EPA Awards $6.75 Million in Brownfields funding to Cleanup and Revitalize Massachusetts Communities
Release Date: 06/05/2012
Contact Information: EPA Public Affairs, (617) 918-1010
(Boston, Mass. – June 5, 2012) – EPA is providing $6.75 million in Brownfields grants to help Massachusetts communities to assess, cleanup and redevelop abandoned or contaminated properties. The funding is part of more than $17 million in EPA brownfields investments across the six New England states announced by EPA to protect health and the environment, create jobs and promote economic re-development in American communities.
The grant money can assist work to reclaim sites including old textile mills, sites containing hazardous substances and petroleum products and other abandoned industrial and commercial properties.
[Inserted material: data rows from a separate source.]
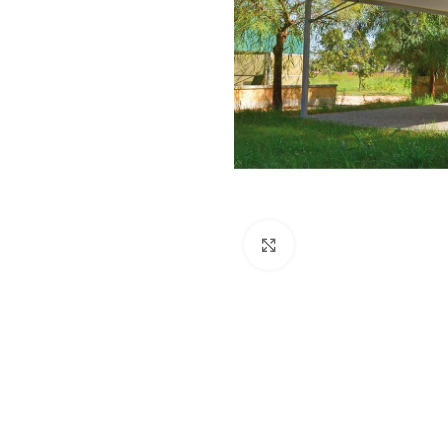
Dog
Posacenere
Fioriere
Sicurezza stradale
Fontane
Tabelloni e bacheche
Gazebi e casette
Transenne
Orologi
Click to enlarge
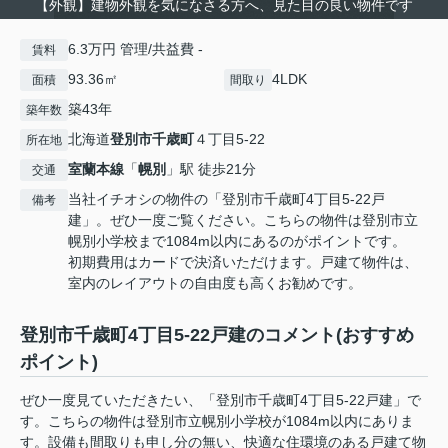
【外観】建物外観を気になさる方へ、見た目の良い物件です
6.3万円 管理/共益費 -
賃料
93.36㎡
4LDK
面積
間取り
築43年
築年数
北海道
登別市
千歳町
４丁目5-22
所在地
室蘭本線
「
幌別
」駅 徒歩21分
交通
当社イチオシの物件の「登別市千歳町4丁目5-22戸
備考
建」。ぜひ一度ご覧ください。こちらの物件は登別市立
幌別小学校まで1084m以内にあるのがポイントです。
初期費用はカードで決済いただけます。戸建て物件は、
室内のレイアウトの自由度も高くお勧めです。
登別市千歳町4丁目5-22戸建のコメント(おすすめ
ポイント)
ぜひ一度見ていただきたい、「登別市千歳町4丁目5-22戸建」で
す。こちらの物件は登別市立幌別小学校が1084m以内にありま
す。設備も間取りも申し分の無い、快適な住環境のある戸建て物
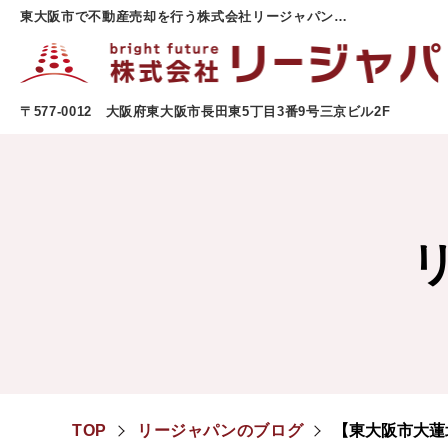
東大阪市で不動産売却を行う株式会社リージャパンのお知らせはこちらから。ご相談・査定はいつでも受け付けております。
〒577-0012 大阪府東大阪市長田東5丁目3番9号三京ビル2F
TOP
リージャパンのブログ
【東大阪市大蓮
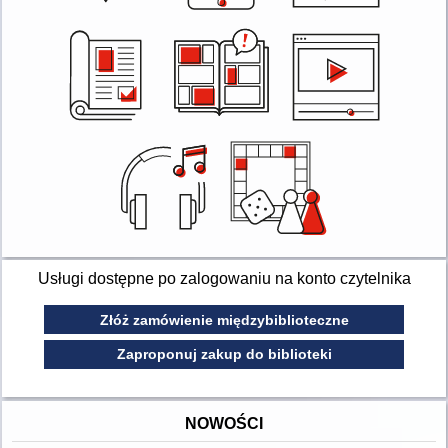
Usługi dostępne po zalogowaniu na konto czytelnika
Złóż zamówienie międzybiblioteczne
Zaproponuj zakup do biblioteki
NOWOŚCI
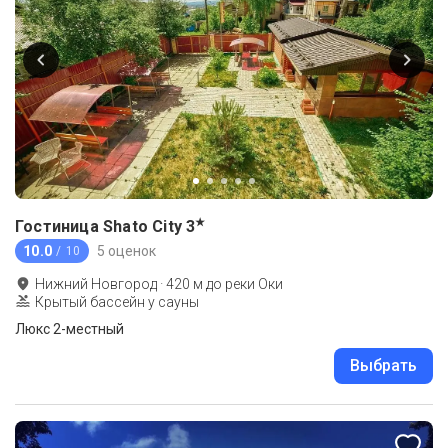
★
Гостиница Shato City
3
10.0
5 оценок
/ 10
Нижний Новгород
·
420
м до
реки Оки
Крытый бассейн у сауны
Люкс 2-местный
Выбрать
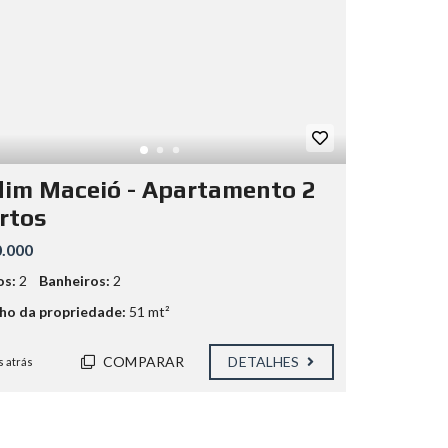
dim Maceió - Apartamento 2
rtos
.000
os:
2
Banheiros:
2
o da propriedade:
51 mt²
COMPARAR
DETALHES
 atrás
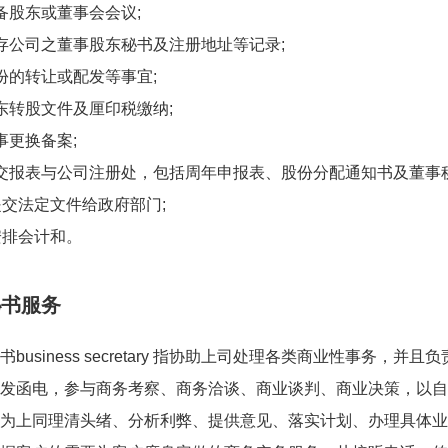
股东或董事会会议;
公司之董事股东秘书及注册地址等记录;
的转让或配发等事宜;
转股文件及厘印税缴纳;
更换备案;
报表与公司注册处，包括周年申报表、股份分配通知书及董事秘
交法定文件给政府部门;
排会计和。
秘书服务
siness secretary 指协助上司处理各类商业性事务，并且
发函电，参与商务考察、商务洽谈、商业谈判、商业决策，以自
为上同理清头绪、分析利弊、提供意见、落实计划、办理具体业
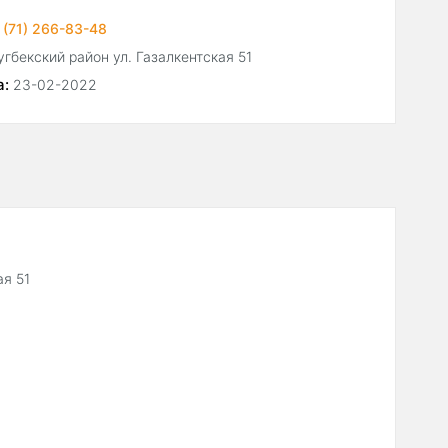
 (71) 266-83-48
гбекский район ул. Газалкентская 51
а:
23-02-2022
ая 51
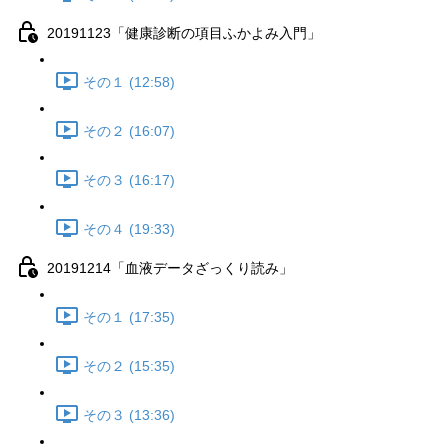
20191123「健康診断の項目ふかよみ入門」
その１ (12:58)
その２ (16:07)
その３ (16:17)
その４ (19:33)
20191214「血液データざっくり読み」
その１ (17:35)
その２ (15:35)
その３ (13:36)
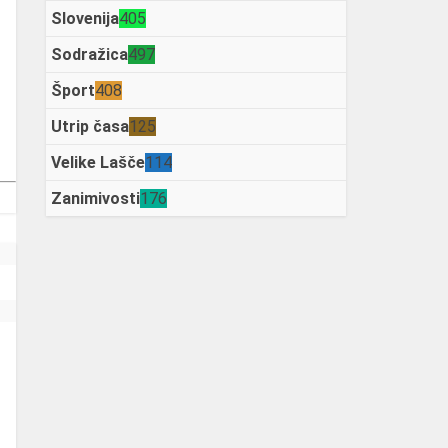
Slovenija
405
Sodražica
497
Šport
408
Utrip časa
125
Velike Lašče
114
Zanimivosti
176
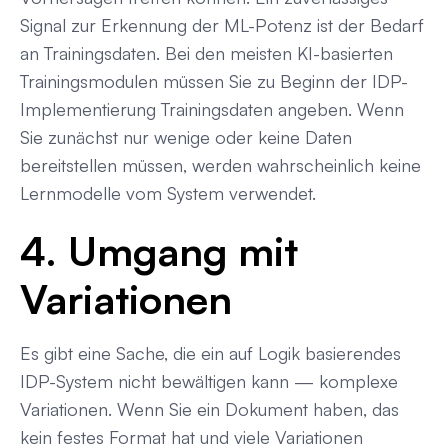
Signal zur Erkennung der ML-Potenz ist der Bedarf
an Trainingsdaten. Bei den meisten KI-basierten
Trainingsmodulen müssen Sie zu Beginn der IDP-
Implementierung Trainingsdaten angeben. Wenn
Sie zunächst nur wenige oder keine Daten
bereitstellen müssen, werden wahrscheinlich keine
Lernmodelle vom System verwendet.
4. Umgang mit
Variationen
Es gibt eine Sache, die ein auf Logik basierendes
IDP-System nicht bewältigen kann — komplexe
Variationen. Wenn Sie ein Dokument haben, das
kein festes Format hat und viele Variationen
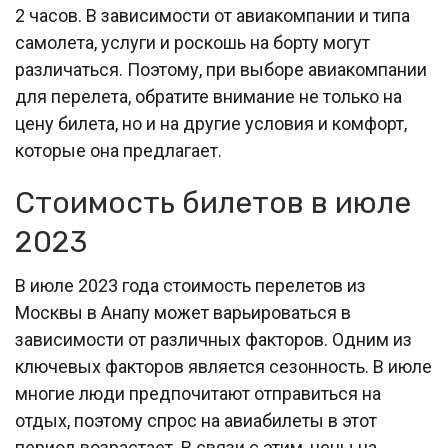
2 часов. В зависимости от авиакомпании и типа
самолета, услуги и роскошь на борту могут
различаться. Поэтому, при выборе авиакомпании
для перелета, обратите внимание не только на
цену билета, но и на другие условия и комфорт,
которые она предлагает.
Стоимость билетов в июле
2023
В июле 2023 года стоимость перелетов из
Москвы в Анапу может варьироваться в
зависимости от различных факторов. Одним из
ключевых факторов является сезонность. В июле
многие люди предпочитают отправиться на
отдых, поэтому спрос на авиабилеты в этот
период возрастает. В связи с этим, цены на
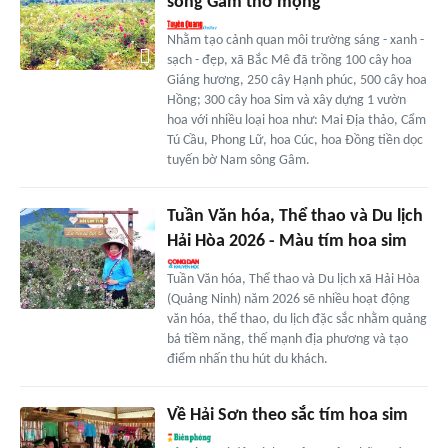
sông Gâm thơ mộng
Nhằm tạo cảnh quan môi trường sáng - xanh -
sạch - đẹp, xã Bắc Mê đã trồng 100 cây hoa
Giáng hương, 250 cây Hạnh phúc, 500 cây hoa
Hồng; 300 cây hoa Sim và xây dựng 1 vườn
hoa với nhiều loại hoa như: Mai Địa thảo, Cẩm
Tú Cầu, Phong Lữ, hoa Cúc, hoa Đồng tiền dọc
tuyến bờ Nam sông Gâm.
Tuần Văn hóa, Thể thao và Du lịch
Hải Hòa 2026 - Màu tím hoa sim
Tuần Văn hóa, Thể thao và Du lịch xã Hải Hòa
(Quảng Ninh) năm 2026 sẽ nhiều hoạt động
văn hóa, thể thao, du lịch đặc sắc nhằm quảng
bá tiềm năng, thế mạnh địa phương và tạo
điểm nhấn thu hút du khách.
Về Hải Sơn theo sắc tím hoa sim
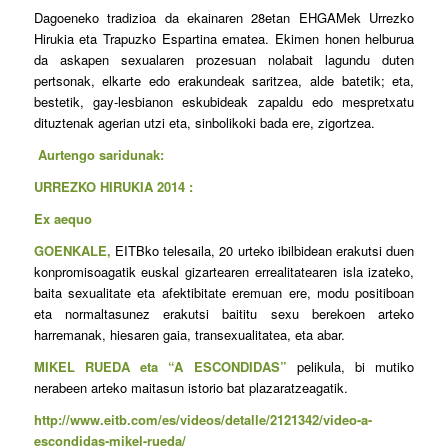
Dagoeneko tradizioa da ekainaren 28etan EHGAMek Urrezko
Hirukia eta Trapuzko Espartina ematea. Ekimen honen helburua
da askapen sexualaren prozesuan nolabait lagundu duten
pertsonak, elkarte edo erakundeak saritzea, alde batetik; eta,
bestetik, gay-lesbianon eskubideak zapaldu edo mespretxatu
dituztenak agerian utzi eta, sinbolikoki bada ere, zigortzea.
Aurtengo saridunak:
URREZKO HIRUKIA 2014 :
Ex aequo
GOENKALE,
EITBko telesaila, 20 urteko ibilbidean erakutsi duen
konpromisoagatik euskal gizartearen errealitatearen isla izateko,
baita sexualitate eta afektibitate eremuan ere, modu positiboan
eta normaltasunez erakutsi baititu sexu berekoen arteko
harremanak, hiesaren gaia, transexualitatea, eta abar.
MIKEL RUEDA eta “A ESCONDIDAS”
pelikula, bi mutiko
nerabeen arteko maitasun istorio bat plazaratzeagatik.
http://www.eitb.com/es/videos/detalle/2121342/video-a-
escondidas-mikel-rueda/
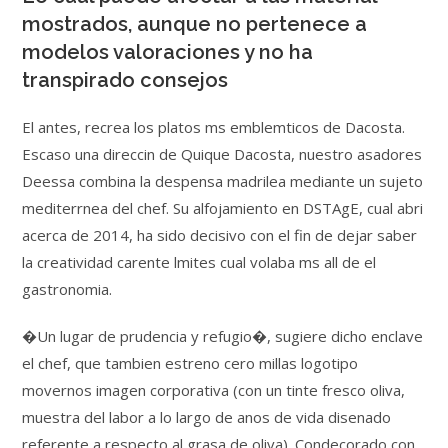
mostrados, aunque no pertenece a
modelos valoraciones y no ha
transpirado consejos
El antes, recrea los platos ms emblemticos de Dacosta.
Escaso una direccin de Quique Dacosta, nuestro asadores
Deessa combina la despensa madrilea mediante un sujeto
mediterrnea del chef. Su alfojamiento en DSTAgE, cual abri
acerca de 2014, ha sido decisivo con el fin de dejar saber
la creatividad carente lmites cual volaba ms all de el
gastronomia.
�Un lugar de prudencia y refugio�, sugiere dicho enclave
el chef, que tambien estreno cero millas logotipo
movernos imagen corporativa (con un tinte fresco oliva,
muestra del labor a lo largo de anos de vida disenado
referente a respecto al grasa de oliva). Condecorado con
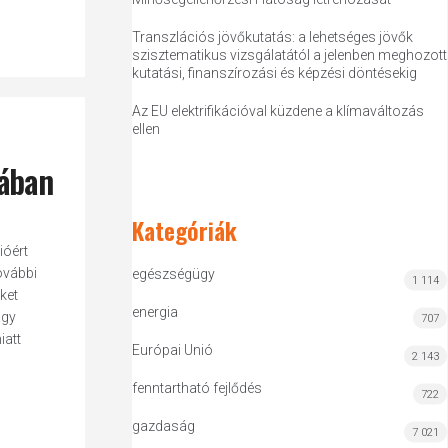
Transzlációs jövőkutatás: a lehetséges jövők
szisztematikus vizsgálatától a jelenben meghozott
kutatási, finanszírozási és képzési döntésekig
Az EU elektrifikációval küzdene a klímaváltozás
ellen
jában
Kategóriák
ióért
ovábbi
egészségügy
1 114
ket
energia
agy
707
iatt
Európai Unió
2 143
fenntartható fejlődés
722
gazdaság
7 021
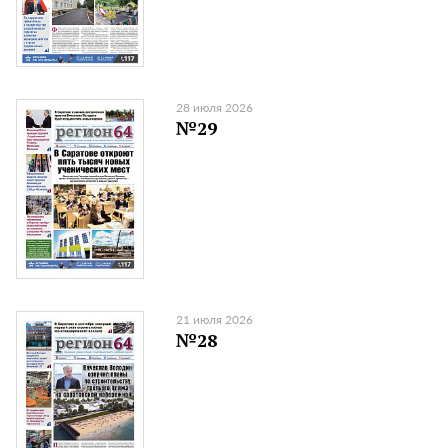
28 июля 2026
№29
21 июля 2026
№28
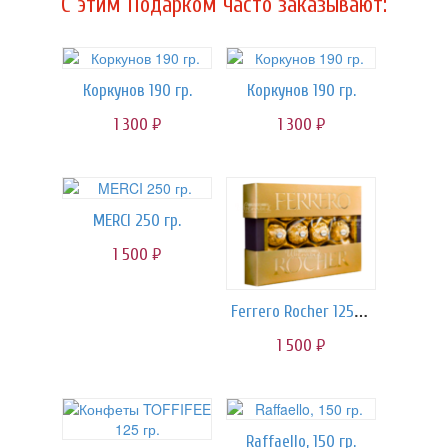
C этим Подарком часто заказывают:
Коркунов 190 гр.
Коркунов 190 гр.
1 300
1 300
руб.
руб.
MERCI 250 гр.
1 500
руб.
Ferrero Rocher 125 гр.
1 500
руб.
Raffaello, 150 гр.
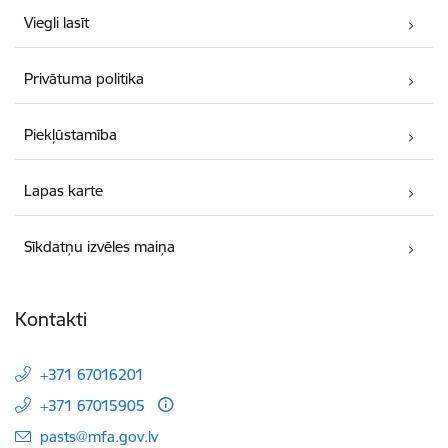
Viegli lasīt
Privātuma politika
Piekļūstamība
Lapas karte
Sīkdatņu izvēles maiņa
Kontakti
+371 67016201
+371 67015905
E-pasts:
pasts@mfa.gov.lv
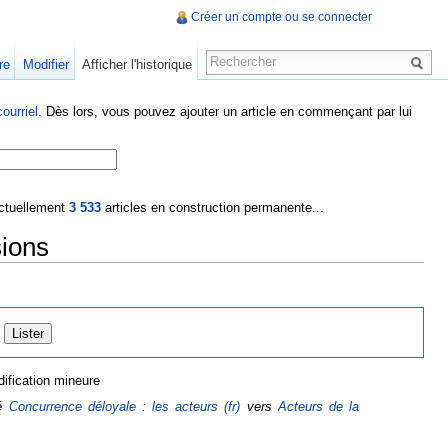
Créer un compte ou se connecter
re
Modifier
Afficher l'historique
ourriel
. Dès lors, vous pouvez ajouter un article en commençant par lui
 actuellement
3 533
articles en construction permanente...
sions
ification mineure
cé
Concurrence déloyale : les acteurs (fr)
vers
Acteurs de la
EPA’s Brownfields program encourages redevelopment of America’s estimated 450,000 abandoned and contaminated waste sites.
In Massachusetts this year, EPA is providing 33 separate Brownfields grants to the following municipalities and groups:
- · Attleboro Redevelopment Authority, $400,000 (2 cleanup grants, Automatic Machine Products property and American Metalcraft Property)
· City of Fall River, $400,000 (1 Community-wide assessment grant, 1 Community-wide cleanup grant)
· City of New Bedford, $200,000 (cleanup grant, 478 - 480 Union St.)
· City of Boston, $400,000 (2 cleanup grants, Jackson Commons - 1542 and 1540 Columbus Ave.)
· United Neighbors of Lower Roxbury, $200,000 (cleanup grant, UNLR Community Cultural Center)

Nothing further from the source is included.